Far too many ideas seem like good ideas after a frozen margarita with a Coors Light chaser. However, I am pleasantly surprised to find myself struck with enlightenment as I sit bar side at a Chili’s. I am out to dinner alone after delivering a successful on-site training for a dealer client. As any consultant will tell you, these dinners on the road are commonplace and very little changes from city to city.
When across the bar does my curious eyes spot a sales process secretly displayed for the bartender at this Chili’s establishment. Within moment’s I arose from my stool to see what was the matter. I was incredibly pleased to see a list of steps to follow for this bartender that closely resembles our very own road to the sale. The Chili's Steps to the Upsell, so to speak.
I’ve attached this picture so you can follow along as we compare proven best practices. I have made it easier for you by spelling out each step they've provided to their employees.
Chili’s: The following is the minimum expectation for every bartender. If they cannot execute these, then they should not be responsible for driving our most profitable position in the restaurant.
Joe’s: This is what we expect from you as a sales representative. If you cannot proudly, competently, perform these tasks and follow these steps after we’ve trained you, you may want to consider another line of work.
Summary: You don’t have to go home, but you can’t stay here.
1. Greeting every bar guest with “Welcome to Chili’s, my name is ------, I’ll be taking great care of you today and your name is….?
1. Every customer is greeted, preferably on the lot, (at the very least on the showroom floor) before they reach a manager, with “Welcome to ABC Motors, my name is -----, and you are…? Are you here for anyone in particular? No? I will be happy to assist you and answer all of your questions.

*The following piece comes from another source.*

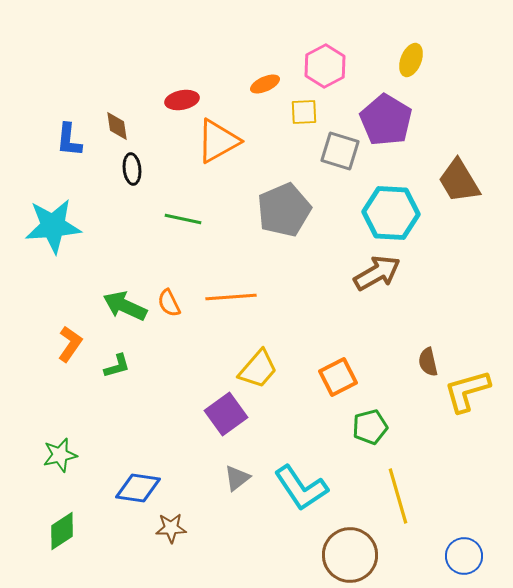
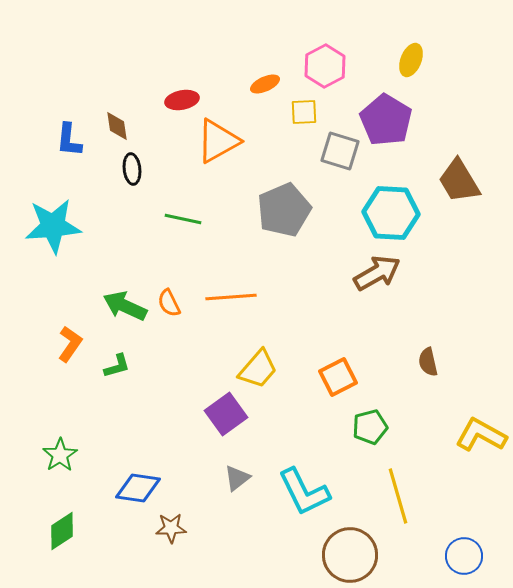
yellow L-shape: moved 14 px right, 44 px down; rotated 45 degrees clockwise
green star: rotated 20 degrees counterclockwise
cyan L-shape: moved 3 px right, 4 px down; rotated 8 degrees clockwise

Summary: The best pick-up line in the world is still your name, asking for theirs, and asking a simple question.
2. “Let me tell you about a few great happy hour specials we have”, or weekends “Let me tell you get you started with our Presidente Margarita or ice cold draft.” (Yes, theirs is grammatically incorrect, or (sic) can be said, but nonetheless a similar practice would be
“Allow me to tell you about our amazing new vehicle incentives” or, used “Let me tell you what I feel are some of the hidden gems and best buys on our lot.”
Summary: They’ll never like it if they don’t try it. Make sure to introduce them to your specials.
3. “Can I get you started with ______ or _______.” Being suggestive with appetizers choose their favorite and let guests know why it is their favorite.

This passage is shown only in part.